Are you able to quote each entry exactly as written?

___ MATERIAL FOR THE TASK ___

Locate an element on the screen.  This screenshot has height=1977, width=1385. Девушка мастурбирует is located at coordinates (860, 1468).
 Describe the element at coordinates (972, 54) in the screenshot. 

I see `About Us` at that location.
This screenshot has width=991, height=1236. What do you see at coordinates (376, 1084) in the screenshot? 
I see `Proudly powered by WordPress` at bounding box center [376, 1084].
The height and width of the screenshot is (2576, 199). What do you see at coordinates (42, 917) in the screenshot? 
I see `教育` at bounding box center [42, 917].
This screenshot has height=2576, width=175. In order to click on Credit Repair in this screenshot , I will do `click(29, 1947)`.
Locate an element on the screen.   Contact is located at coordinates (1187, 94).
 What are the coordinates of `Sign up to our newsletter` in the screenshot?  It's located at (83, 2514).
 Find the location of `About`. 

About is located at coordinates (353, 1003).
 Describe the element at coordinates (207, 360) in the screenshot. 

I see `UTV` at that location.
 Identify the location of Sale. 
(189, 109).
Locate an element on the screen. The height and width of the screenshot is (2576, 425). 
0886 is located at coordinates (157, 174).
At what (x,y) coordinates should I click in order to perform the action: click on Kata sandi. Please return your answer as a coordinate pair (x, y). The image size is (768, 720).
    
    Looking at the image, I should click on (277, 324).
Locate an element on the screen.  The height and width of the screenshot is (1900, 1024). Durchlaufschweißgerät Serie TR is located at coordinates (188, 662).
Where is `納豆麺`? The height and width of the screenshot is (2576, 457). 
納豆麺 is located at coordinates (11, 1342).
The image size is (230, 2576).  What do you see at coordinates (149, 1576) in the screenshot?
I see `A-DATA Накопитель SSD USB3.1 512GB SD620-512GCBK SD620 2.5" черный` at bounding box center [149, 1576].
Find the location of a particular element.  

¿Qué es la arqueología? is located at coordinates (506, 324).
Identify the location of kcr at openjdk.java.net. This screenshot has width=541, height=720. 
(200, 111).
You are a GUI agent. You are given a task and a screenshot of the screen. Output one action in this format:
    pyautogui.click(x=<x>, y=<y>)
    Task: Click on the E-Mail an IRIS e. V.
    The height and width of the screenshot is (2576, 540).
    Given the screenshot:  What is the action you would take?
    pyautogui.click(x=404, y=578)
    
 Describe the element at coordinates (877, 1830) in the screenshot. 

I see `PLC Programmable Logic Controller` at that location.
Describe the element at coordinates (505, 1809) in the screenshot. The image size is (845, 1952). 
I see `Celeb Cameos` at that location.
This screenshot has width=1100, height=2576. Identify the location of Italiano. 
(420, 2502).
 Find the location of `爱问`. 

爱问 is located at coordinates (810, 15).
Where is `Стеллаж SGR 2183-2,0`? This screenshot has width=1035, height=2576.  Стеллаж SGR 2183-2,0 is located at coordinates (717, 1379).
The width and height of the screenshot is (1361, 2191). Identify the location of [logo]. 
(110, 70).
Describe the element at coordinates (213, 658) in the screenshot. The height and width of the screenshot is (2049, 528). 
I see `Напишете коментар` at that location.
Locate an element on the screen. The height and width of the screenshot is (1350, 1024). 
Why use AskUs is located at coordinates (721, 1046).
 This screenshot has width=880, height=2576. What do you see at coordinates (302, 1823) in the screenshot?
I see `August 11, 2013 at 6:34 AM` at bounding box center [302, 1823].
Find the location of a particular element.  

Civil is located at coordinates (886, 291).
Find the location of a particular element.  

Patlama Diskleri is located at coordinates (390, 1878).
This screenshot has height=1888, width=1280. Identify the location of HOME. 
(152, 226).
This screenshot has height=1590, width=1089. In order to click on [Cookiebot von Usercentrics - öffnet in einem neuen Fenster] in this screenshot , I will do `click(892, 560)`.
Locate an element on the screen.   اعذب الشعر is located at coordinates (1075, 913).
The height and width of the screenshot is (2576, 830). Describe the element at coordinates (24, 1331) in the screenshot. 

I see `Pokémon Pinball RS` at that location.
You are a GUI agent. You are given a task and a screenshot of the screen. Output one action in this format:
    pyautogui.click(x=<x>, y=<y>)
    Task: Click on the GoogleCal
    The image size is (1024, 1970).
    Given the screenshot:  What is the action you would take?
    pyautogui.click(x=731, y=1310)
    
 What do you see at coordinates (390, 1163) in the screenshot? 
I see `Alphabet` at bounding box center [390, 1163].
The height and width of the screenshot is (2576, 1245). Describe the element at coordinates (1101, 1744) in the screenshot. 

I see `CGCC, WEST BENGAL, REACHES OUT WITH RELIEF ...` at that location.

___

#### TASK RESPONSE
Locate an element on the screen.  This screenshot has height=1977, width=1385. Девушка мастурбирует is located at coordinates (860, 1468).
 Describe the element at coordinates (972, 54) in the screenshot. 

I see `About Us` at that location.
This screenshot has width=991, height=1236. What do you see at coordinates (376, 1084) in the screenshot? 
I see `Proudly powered by WordPress` at bounding box center [376, 1084].
The height and width of the screenshot is (2576, 199). What do you see at coordinates (42, 917) in the screenshot? 
I see `教育` at bounding box center [42, 917].
This screenshot has height=2576, width=175. In order to click on Credit Repair in this screenshot , I will do `click(29, 1947)`.
Locate an element on the screen.   Contact is located at coordinates (1187, 94).
 What are the coordinates of `Sign up to our newsletter` in the screenshot?  It's located at (83, 2514).
 Find the location of `About`. 

About is located at coordinates (353, 1003).
 Describe the element at coordinates (207, 360) in the screenshot. 

I see `UTV` at that location.
 Identify the location of Sale. 
(189, 109).
Locate an element on the screen. The height and width of the screenshot is (2576, 425). 
0886 is located at coordinates (157, 174).
At what (x,y) coordinates should I click in order to perform the action: click on Kata sandi. Please return your answer as a coordinate pair (x, y). The image size is (768, 720).
    
    Looking at the image, I should click on (277, 324).
Locate an element on the screen.  The height and width of the screenshot is (1900, 1024). Durchlaufschweißgerät Serie TR is located at coordinates (188, 662).
Where is `納豆麺`? The height and width of the screenshot is (2576, 457). 
納豆麺 is located at coordinates (11, 1342).
The image size is (230, 2576).  What do you see at coordinates (149, 1576) in the screenshot?
I see `A-DATA Накопитель SSD USB3.1 512GB SD620-512GCBK SD620 2.5" черный` at bounding box center [149, 1576].
Find the location of a particular element.  

¿Qué es la arqueología? is located at coordinates (506, 324).
Identify the location of kcr at openjdk.java.net. This screenshot has width=541, height=720. 
(200, 111).
You are a GUI agent. You are given a task and a screenshot of the screen. Output one action in this format:
    pyautogui.click(x=<x>, y=<y>)
    Task: Click on the E-Mail an IRIS e. V.
    The height and width of the screenshot is (2576, 540).
    Given the screenshot:  What is the action you would take?
    pyautogui.click(x=404, y=578)
    
 Describe the element at coordinates (877, 1830) in the screenshot. 

I see `PLC Programmable Logic Controller` at that location.
Describe the element at coordinates (505, 1809) in the screenshot. The image size is (845, 1952). 
I see `Celeb Cameos` at that location.
This screenshot has width=1100, height=2576. Identify the location of Italiano. 
(420, 2502).
 Find the location of `爱问`. 

爱问 is located at coordinates (810, 15).
Where is `Стеллаж SGR 2183-2,0`? This screenshot has width=1035, height=2576.  Стеллаж SGR 2183-2,0 is located at coordinates (717, 1379).
The width and height of the screenshot is (1361, 2191). Identify the location of [logo]. 
(110, 70).
Describe the element at coordinates (213, 658) in the screenshot. The height and width of the screenshot is (2049, 528). 
I see `Напишете коментар` at that location.
Locate an element on the screen. The height and width of the screenshot is (1350, 1024). 
Why use AskUs is located at coordinates (721, 1046).
 This screenshot has width=880, height=2576. What do you see at coordinates (302, 1823) in the screenshot?
I see `August 11, 2013 at 6:34 AM` at bounding box center [302, 1823].
Find the location of a particular element.  

Civil is located at coordinates (886, 291).
Find the location of a particular element.  

Patlama Diskleri is located at coordinates (390, 1878).
This screenshot has height=1888, width=1280. Identify the location of HOME. 
(152, 226).
This screenshot has height=1590, width=1089. In order to click on [Cookiebot von Usercentrics - öffnet in einem neuen Fenster] in this screenshot , I will do `click(892, 560)`.
Locate an element on the screen.   اعذب الشعر is located at coordinates (1075, 913).
The height and width of the screenshot is (2576, 830). Describe the element at coordinates (24, 1331) in the screenshot. 

I see `Pokémon Pinball RS` at that location.
You are a GUI agent. You are given a task and a screenshot of the screen. Output one action in this format:
    pyautogui.click(x=<x>, y=<y>)
    Task: Click on the GoogleCal
    The image size is (1024, 1970).
    Given the screenshot:  What is the action you would take?
    pyautogui.click(x=731, y=1310)
    
 What do you see at coordinates (390, 1163) in the screenshot? 
I see `Alphabet` at bounding box center [390, 1163].
The height and width of the screenshot is (2576, 1245). Describe the element at coordinates (1101, 1744) in the screenshot. 

I see `CGCC, WEST BENGAL, REACHES OUT WITH RELIEF ...` at that location.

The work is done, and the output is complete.